六臂」とは、「ろっぴ」と読み、これはローソンの店内に設置されている機械・・ん?あっ!失礼を。オホ。・・こホンっ!

六臂の「臂」は「ひ・ひじ・うで」と読みますので、これに「六」を合わせることで「6本の腕」と解釈されます。

三面

説明するまでもありませんが、三面の「面」とは「顔」のことです。すなわち「三面」で「3つの顔」と解釈されます。

通常、阿修羅像は正面から見るケースがほとんどだと思われますが、ちょっと角度を変えて斜めから見て阿修羅像の左右の顔をご覧になってみてください。

3つそれぞれの顔の表情が少し違っていることに気づきます。

なお、阿修羅像の顔が3つある理由は上述したように「修羅界→人間界→天界」へと昇りつめた様子を表現しています。すなわち、それぞれの世界にいたときの顔が表現されています。

3つの顔の意味

前述したように阿修羅像にはそれぞれ3つの異なる表情の顔を持っており、これらの顔は「修羅界→人間界→天界」へと昇りつめた様子を表現していると云われますが、他にも「少年期→青年期→成人期」を表現しているとも云われます。

これら3つの顔を分かりやすく示すと以下のようになります。

向かって左側の顔「修羅界にいる時の顔(少年期の顔)」

「クっソ〜このアホほんま。いてまうド、コラぁ!」

修羅界にいるときの顔は、眉間にシワがよって、唇をかみしめている様子がうかがえます。頬も吊り上がりお目目にも怒りがにじみ出ています。

これは自我を抑えきれない、自我のまま生きている様子を表現しています。毎日、修羅界で戦闘を繰り広げているので、「相手をブチのめす!」といった心情がにじみ出ています。

向かって右側の顔「人間界にいる時の顔(青年期の顔)」

「今日の晩メシなんにしょうかなぁホンマ。また納豆にネギいれてシュウマイ焼いて食おか。。」

向かって右側の顔は人間界にいるときの顔とされています。上記の修羅界のときよりは若干、顔の表情が穏やかです。眉間はわずかにシワが寄り、目はするどく相手をにらみ散らし、唇も尖らせています。

しかし何かに耐え忍んでいるようにも見えます。

これは「暴れまくりたぃんじゃぃ!」オラぁぁぁぁ!!コラぁぁぁ!! ほぅ〜・・アチョ〜!!アタァ!!!・・。・・・。

・・などといった自我を抑制することができるようになったことを示唆しています。..こホンっ。

正面の顔「天界にいる時の顔(成人期の顔)」

「心の声:(はっ!しもたぁっ!鼻毛1本飛び出たままやった!うぉぉぉぉ)」

おそらく、あなたも知っている「あの顔」です。

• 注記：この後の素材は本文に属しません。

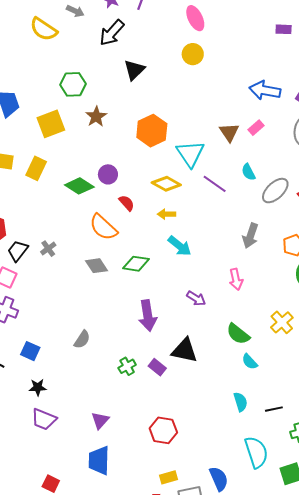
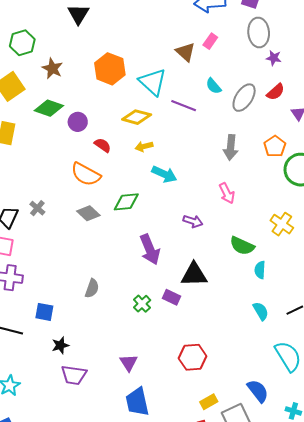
green diamond: (79, 186) -> (49, 108), moved
cyan semicircle: (250, 362) -> (260, 270), turned 60

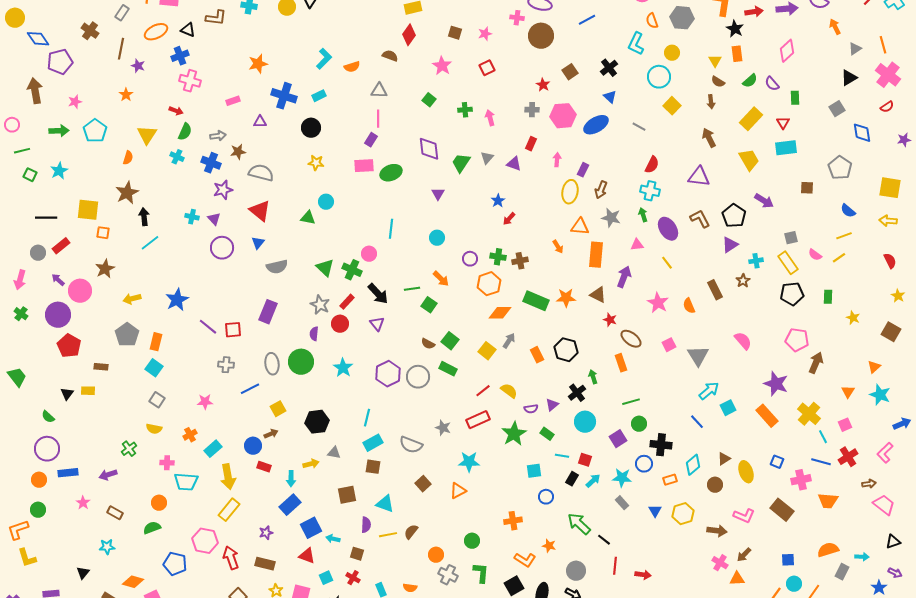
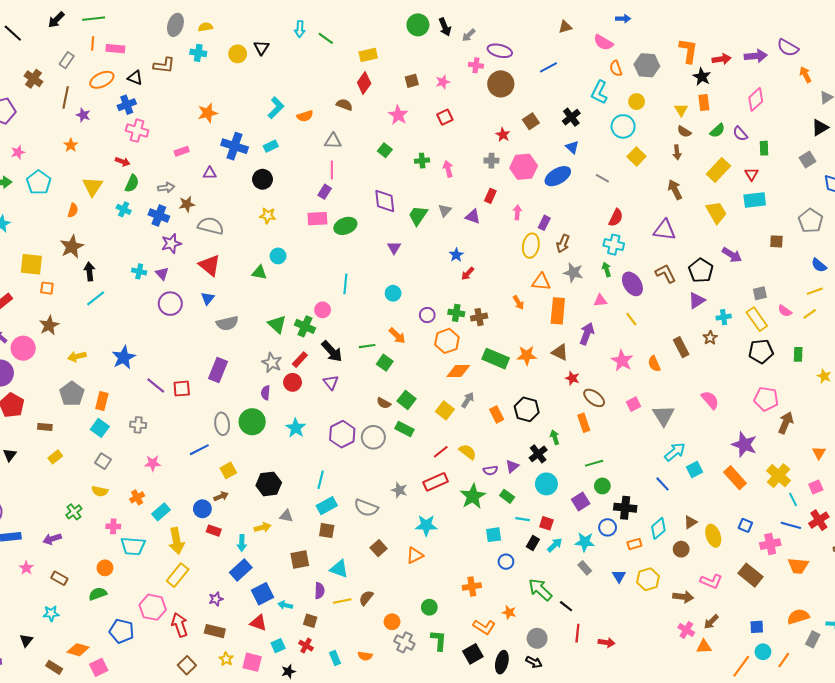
brown square: (455, 33) -> (412, 81), turned -32
gray cross: (226, 365) -> (138, 425), moved
yellow rectangle: (88, 391) -> (55, 457), moved, turned -40

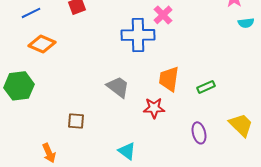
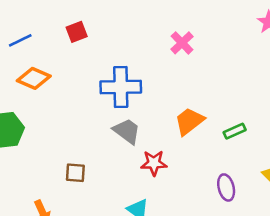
blue cross: (138, 35) -> (121, 87), moved
orange trapezoid: (169, 79) -> (189, 121), turned 44
red star: (154, 108) -> (154, 163), moved

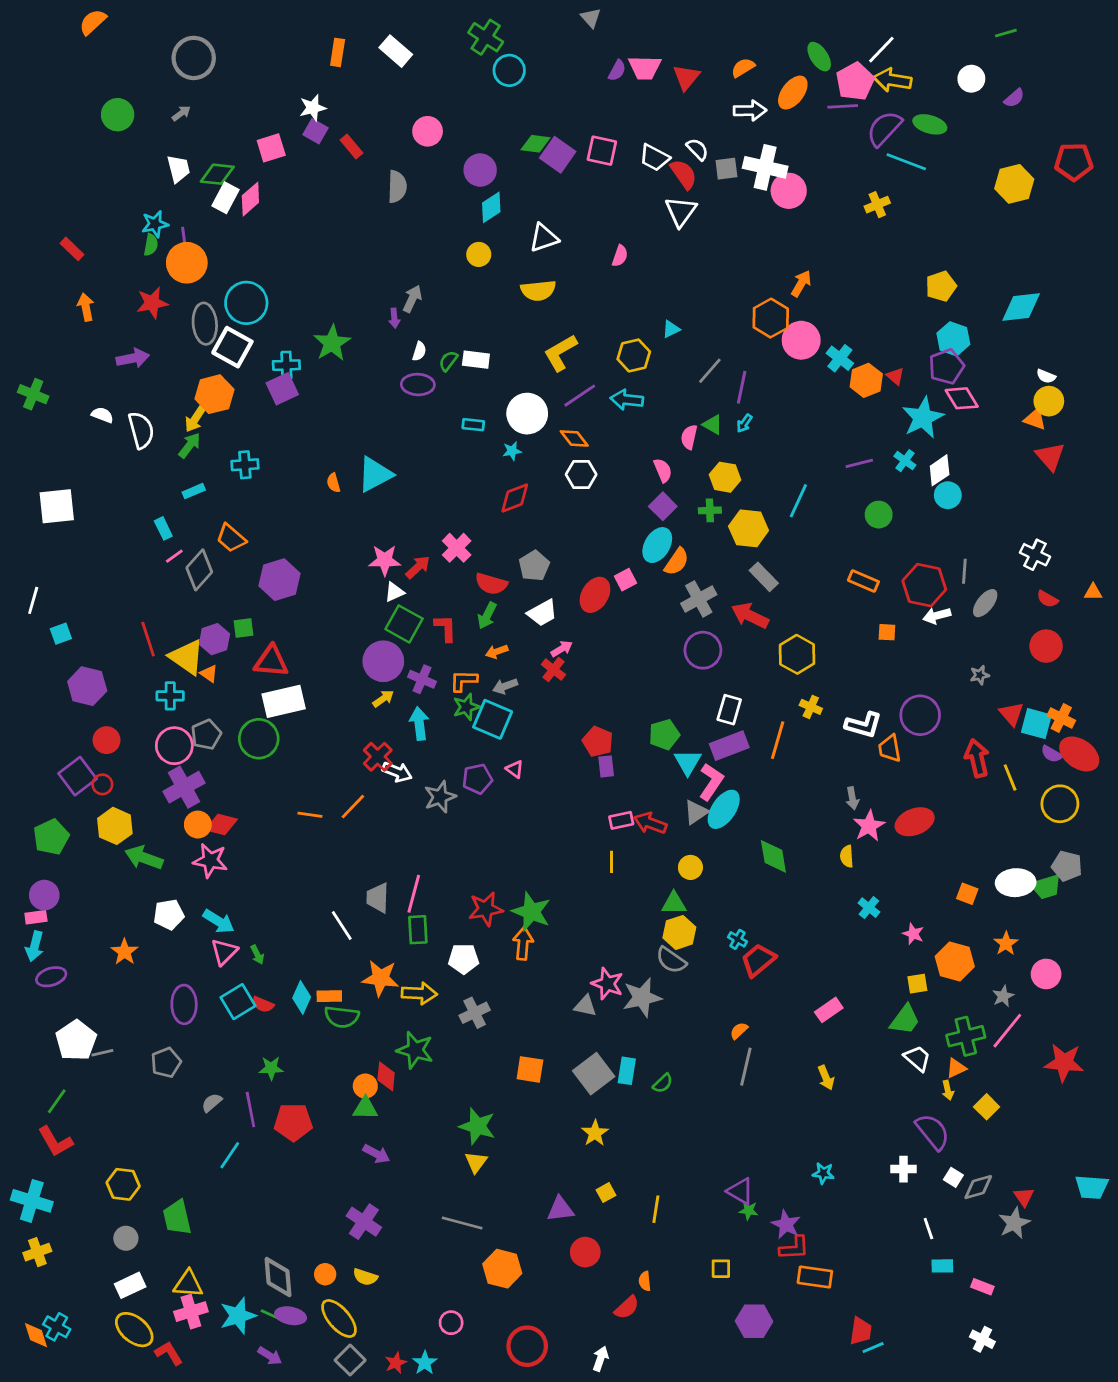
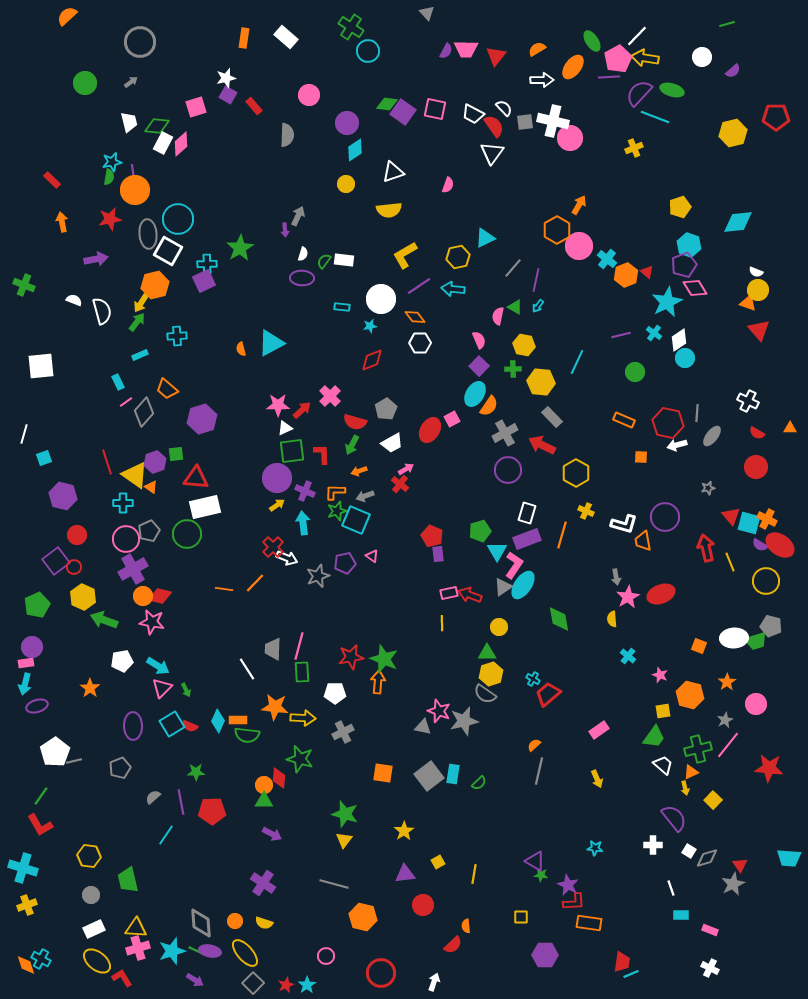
cyan triangle: (671, 329) -> (485, 238), size x1.5
green square: (404, 624) -> (292, 451), turned -36
yellow star: (595, 1133) -> (404, 831), moved

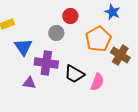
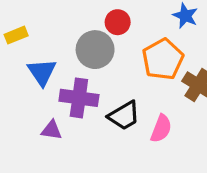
gray circle: (56, 33) -> (95, 50), size x1.5
black trapezoid: (74, 74) -> (124, 116), turned -60

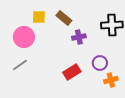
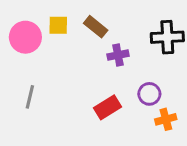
pink circle: (24, 37) -> (25, 37), moved
gray line: (20, 65) -> (30, 97), turned -42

あらゆる阿修羅像の写真では、おおむねこの顔が映し出されています。

正面の顔は天界にいるときの顔とされています。大きな特徴としては、少し見えづらいですが口髭を生やしています。さらに遠くを見つめる目線をしています。これらが示していることは「仏になって悟りを得た」ことを表現しています。

阿修羅像が履いている草履(ぞうり)

阿修羅像は草履を履いていますが、この草履は「板金剛(いたこんごう)」と呼ばれる草履を履いています。「板金剛」と付されるだけあって「この草履は強くて壊れない」という意味があります。

阿修羅像のズボン?スカート??

光明皇后が母親の冥福を祈って造らせた仏像とも云われますが、このように八部衆の中では唯一、非武装の上半身裸身でズボン?スカート??を履いている姿で表現されています。一説では古代インドの神様として表現されたので、このようなズボン?スカート??を身につけているとも考えられています。

腕の装身具

阿修羅像の特徴の1つに腕や手首に装身具を付けています。古代インドの王子が身につけていた装身具を表現したものが阿修羅像にも付けられています。

これらは阿修羅像が人間界にいるときも、単にそこらをホゲぇ〜っと歩いている普通の人間ではなく、身分が高かった尊い存在であったことを強く示唆しています。

上半身の着衣

この阿修羅像は「条帛(じょうはく)」と呼ばれる衣を身につけています。これらの衣は阿修羅が八部衆の一尊であることを示唆しています。

髻(もとどり/髪型)

阿修羅像の髪型は頭上で束ねられている上、高さがあります。さらに根本部分で2箇所結んでいます。これは「垂髻(すいけい)」と呼ばれる髪型です。まさに本像が仏であることを示唆する要素の1つです。

何も持たない6本の手

見どころの最後に、阿修羅の6本の手に注目してみましょう。

6本ある手のうち、中央の2本は合掌していますが、残りの4本は何も持っていません。阿修羅像の場合、興福寺のものではない阿修羅像は戦神として、手に剣や棒といった武器を持っていることがありますが、興福寺の阿修羅像は手ぶらです。手ぶらの阿修羅もまた、戦を捨て、仏に帰依する心を表していると伝えられます。

阿修羅像は実は弓矢と日月を持っていた!?

興福寺の内部を絵図に書いて表現したと伝えられる『興福寺曼荼羅』には、上の図のように阿修羅が描かれています。この阿修羅、表情は穏やかながら、手に何か持っているのが見えません……か?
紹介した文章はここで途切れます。